G5: salles de miroirs infinis
Kusama retourne au Japon en 1973 où elle poursuit sa pratique artistique. En 1978, elle publie son premier roman, Manhattan Suicide Addict, et expose régulièrement tout au long des années 1980. En 1989, la rétrospective Yayoi Kusama: A Retrospective est consacrée à l’artiste au Center for International Contemporary Arts de New York, et en 1993, elle représente le Japon à la 45e Biennale de Venise. Au milieu des années 1990, Kusama revient à la création d’installations ambitieuses, les Infinity Mirrored Rooms. Elle en a réalisé plus d’une vingtaine depuis, et l’une de ses plus récentes, INFINITY MIRRORED ROOM - DANCING LIGHTS THAT FLEW UP TO THE UNIVERSE, est présentée ici. Créée en 2019, cette pièce se compose d’une multitude d’ampoules suspendues qui passent du blanc au rouge avant de s’éteindre brusquement. Nous sommes plongés dans l’obscurité pendant un moment, jusqu’à ce que les sphères lumineuses se rallument lentement, nous rappelant les cycles de la mort et de la renaissance.
La pièce INFINITY MIRRORED ROOM - BRILLIANCE OF THE SOULS, conçue en 2014, se compose d’une passerelle entourée d’un bassin d’eau peu profond et de lumières multicolores suspendues du plafond à différentes distances et hauteurs pour évoquer l’étendue étoilée des galaxies lointaines.

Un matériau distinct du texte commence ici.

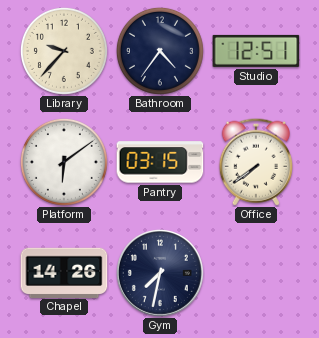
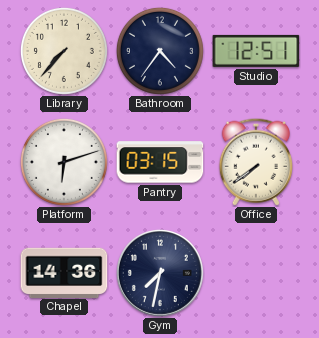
Library: 9:37 -> 7:37
Platform: 6:09 -> 6:12
Chapel: 14:26 -> 14:36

Tout au long de sa vie, Kusama a connu des problèmes de santé mentale, dont l’anxiété et des hallucinations fortes. En 1977, elle s’est admise dans un hôpital à Tokyo où elle vit aujourd’hui, près de son studio.
Kusama est une artiste qui affronte et canalise son monde intérieur à travers ses œuvres afin de trouver la liberté. Ses visions, elle les embrasse, les attire près d’elle et s’y enveloppe pour oublier la peur et se rassurer, tout en impliquant la participation du public. Nous aussi, nous pouvons y trouver un réconfort, comme Kusama, pour qui faire de l’art est une forme de guérison.